La missione italiana, guidata dal Cadorna, è composta
dai seguenti ufficiali: i colonnelli Bianchi d’Espinosa e Angelo Gatti, i
tenenti colonnelli Pintor (padre di Luigi, cofondatore del quotidiano il manifesto) Ponza di San Martino e il
maggiore Martin Fraklin, quindi il ten. col. medico Casali e il maggiore Leone.
Tra loro vi è, minore di grado ma non d’importanza, il tenente Tommaso
Gallarati Scotti dei principi di Molfetta (la cui madre era Maria Luisa Melzi
d'Eril), ufficiale d’ordinanza del Cadorna e, di fatto, confessore spirituale
di quest’ultimo. Il tenente ebbe come istruttore di catechismo ed assistente
nei primi studi il giovane prete don Achille Ratti, cosa che non gli escluse
una condanna nel 1911 da parte della Chiesa per le sue novelle Storie dell'amor sacro e dell'amore profano.
A suo onore, l’immediata opposizione al fascismo: firma il Manifesto degli intellettuali antifascisti. Otterrà personalmente
dal governo inglese che il comando delle forze partigiane sia affidato al
generale Raffaele Cadorna, figlio di Luigi e omonimo del nonno. Fu fervente
anticomunista.
Torniamo al generale Luigi Cadorna, al perché era
stato, infine, destinato a guidare la missione italiana a Versailles? Qui non
si tratta di tracciarne la biografia, nemmeno per sommi capi, sarebbe
soprattutto fuori luogo, ma solo di tentare di lumeggiarne il profilo con
l’aiuto fondamentale di un’opera: Un
italiano a Versailles, Ceschina, 1958. Si tratta del diario, pubblicato,
non casualmente postumo, del colonnello Angelo Gatti (1875-1948).
Angelo Gatti, durante la sua esperienza a Versailles,
ebbe modo di scrivere un ritratto diretto e lucido di Cadorna, come uomo e quale
generale, tanto più che era già stato al suo fianco quale capo dell’Ufficio
storico del comando supremo a Udine, dal 1915 al novembre 1917.
Gatti considera Cadorna il migliore dei generali
italiani (p. 424), e ne traccia un profilo con onesto rigore. Un tratto
saliente è già in questo giudizio, a pagina 134: “Egli solo è un uomo, e gli altri sono numeri”. Ciò la dice lunga sul noto, smisurato ego di
Cadorna (il suo metro di paragone costante è Napoleone) e il suo totale
disinteresse per la vicenda degli altri: “Non
aveva curiosità per nessuno” (p. 426).
Luigi Cadorna (1850-1928) è figlio di Raffaele
(1815-1897), generale veterano delle guerre risorgimentali ma noto anche per le
vicende della rivolta di Palermo detta del “Sette e mezzo” (settembre 1866),
quale comandante delle truppe di terra inviate a reprimerla (la marina italiana
e quella inglese bombardò la città).
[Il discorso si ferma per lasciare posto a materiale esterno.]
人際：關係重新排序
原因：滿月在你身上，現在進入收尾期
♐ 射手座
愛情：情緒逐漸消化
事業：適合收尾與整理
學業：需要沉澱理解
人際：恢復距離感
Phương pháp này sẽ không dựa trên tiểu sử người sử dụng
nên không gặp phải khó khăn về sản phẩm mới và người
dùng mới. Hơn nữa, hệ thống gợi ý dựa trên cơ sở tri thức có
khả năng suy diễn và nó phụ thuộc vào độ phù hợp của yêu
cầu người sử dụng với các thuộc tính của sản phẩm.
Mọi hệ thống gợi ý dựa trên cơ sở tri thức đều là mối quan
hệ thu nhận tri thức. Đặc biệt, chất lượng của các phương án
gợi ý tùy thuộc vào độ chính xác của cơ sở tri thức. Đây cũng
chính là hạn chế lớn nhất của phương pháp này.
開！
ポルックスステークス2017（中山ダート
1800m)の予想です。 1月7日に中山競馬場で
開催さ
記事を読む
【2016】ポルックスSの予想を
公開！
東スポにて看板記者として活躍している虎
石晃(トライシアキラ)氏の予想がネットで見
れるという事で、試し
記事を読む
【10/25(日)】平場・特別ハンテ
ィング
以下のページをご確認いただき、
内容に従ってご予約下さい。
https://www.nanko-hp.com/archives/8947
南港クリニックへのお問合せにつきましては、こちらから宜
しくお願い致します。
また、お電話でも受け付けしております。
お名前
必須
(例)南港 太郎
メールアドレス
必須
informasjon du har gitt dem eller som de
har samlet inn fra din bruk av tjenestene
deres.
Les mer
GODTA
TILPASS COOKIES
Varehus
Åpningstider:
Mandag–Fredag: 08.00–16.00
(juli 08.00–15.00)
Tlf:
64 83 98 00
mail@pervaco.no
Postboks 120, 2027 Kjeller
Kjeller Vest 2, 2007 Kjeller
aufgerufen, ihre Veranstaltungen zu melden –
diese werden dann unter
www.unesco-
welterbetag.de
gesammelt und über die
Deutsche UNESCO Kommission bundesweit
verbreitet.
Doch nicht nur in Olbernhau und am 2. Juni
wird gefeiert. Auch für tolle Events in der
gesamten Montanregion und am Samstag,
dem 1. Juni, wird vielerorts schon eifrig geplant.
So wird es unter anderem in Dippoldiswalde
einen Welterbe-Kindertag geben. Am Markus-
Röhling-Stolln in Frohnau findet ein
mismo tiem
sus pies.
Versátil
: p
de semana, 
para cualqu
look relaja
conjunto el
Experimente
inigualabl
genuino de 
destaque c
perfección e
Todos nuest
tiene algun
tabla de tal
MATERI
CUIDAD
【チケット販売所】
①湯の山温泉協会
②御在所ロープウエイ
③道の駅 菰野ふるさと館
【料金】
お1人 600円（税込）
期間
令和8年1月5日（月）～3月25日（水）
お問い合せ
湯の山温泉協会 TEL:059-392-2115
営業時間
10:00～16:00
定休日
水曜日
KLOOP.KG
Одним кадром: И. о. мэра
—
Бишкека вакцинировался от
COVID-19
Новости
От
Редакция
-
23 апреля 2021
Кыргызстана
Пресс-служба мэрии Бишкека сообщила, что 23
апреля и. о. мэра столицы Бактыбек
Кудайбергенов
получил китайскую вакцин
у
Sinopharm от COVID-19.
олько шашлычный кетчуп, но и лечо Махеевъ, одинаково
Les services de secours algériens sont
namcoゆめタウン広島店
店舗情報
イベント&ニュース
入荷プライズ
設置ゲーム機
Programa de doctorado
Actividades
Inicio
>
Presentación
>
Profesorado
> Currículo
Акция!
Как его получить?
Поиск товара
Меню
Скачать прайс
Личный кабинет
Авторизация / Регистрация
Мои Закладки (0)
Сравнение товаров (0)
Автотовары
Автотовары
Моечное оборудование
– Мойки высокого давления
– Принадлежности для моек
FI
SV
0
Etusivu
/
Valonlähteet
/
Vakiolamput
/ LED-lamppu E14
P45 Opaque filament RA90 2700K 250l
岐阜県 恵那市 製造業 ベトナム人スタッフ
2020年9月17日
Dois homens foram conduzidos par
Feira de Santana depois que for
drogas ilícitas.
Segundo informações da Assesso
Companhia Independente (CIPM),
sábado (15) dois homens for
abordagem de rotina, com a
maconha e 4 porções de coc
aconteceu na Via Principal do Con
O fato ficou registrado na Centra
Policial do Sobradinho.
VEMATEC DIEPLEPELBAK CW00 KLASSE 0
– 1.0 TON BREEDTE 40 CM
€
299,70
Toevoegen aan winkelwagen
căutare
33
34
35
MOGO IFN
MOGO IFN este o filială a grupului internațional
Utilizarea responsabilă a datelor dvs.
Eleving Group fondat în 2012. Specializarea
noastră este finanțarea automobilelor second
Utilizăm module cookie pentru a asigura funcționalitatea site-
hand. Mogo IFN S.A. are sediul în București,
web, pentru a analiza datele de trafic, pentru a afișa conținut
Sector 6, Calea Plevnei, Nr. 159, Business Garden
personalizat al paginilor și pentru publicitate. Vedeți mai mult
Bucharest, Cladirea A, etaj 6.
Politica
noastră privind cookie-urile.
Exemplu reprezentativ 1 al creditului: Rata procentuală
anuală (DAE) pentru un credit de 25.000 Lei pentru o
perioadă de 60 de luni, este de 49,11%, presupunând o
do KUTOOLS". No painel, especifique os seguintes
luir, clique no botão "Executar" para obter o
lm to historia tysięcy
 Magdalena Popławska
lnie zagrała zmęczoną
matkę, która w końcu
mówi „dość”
Luigi fu avviato giovanissimo alla
carriera militare, che fu lenta ma costante, senza alcun episodio di spicco,
fino a fermarsi al grado di tenente generale (generale di corpo d’armata) nel
1904. Era noto per la sua rigida interpretazione del regolamento di disciplina
e per l’inflessibilità con la quale lo applicava, oltre che per un articolo,
che divenne in seguito un librettino, di cui andava molto fiero: Attacco frontale e addestramento tattico.
Egli seguiva la dottrina vigente in quell’epoca, che
non teneva conto dei progressi tecnologici, quindi dell’uso delle mitragliatrici
e delle bombe a mano, dei reticolati e delle difese in cemento armato.
Auspicava offensive compatte di fanteria, senza tener conto del poderoso
potenziale di fuoco delle difese avversarie, che riteneva di mettere a tacere a
colpi di cannone. Cadorna scriveva di un’avanzata “su terreno morto”, che nel
caso del Carso non troverà. Inoltre era convinto che il difensore, nella
maggior parte dei casi, in vista della massiccia avanzata degli assalitori
dovesse “scoprirsi se vorrà batterla col fuoco”. Tale concezione fu smontata dal
generale Pollio, dal 1908 capo di stato maggiore dell’esercito, il quale, tra
l’altro, osservava: “Perché, non ci possono essere trincee che permettano di
far fuoco anche da vicino?”. Bella domanda!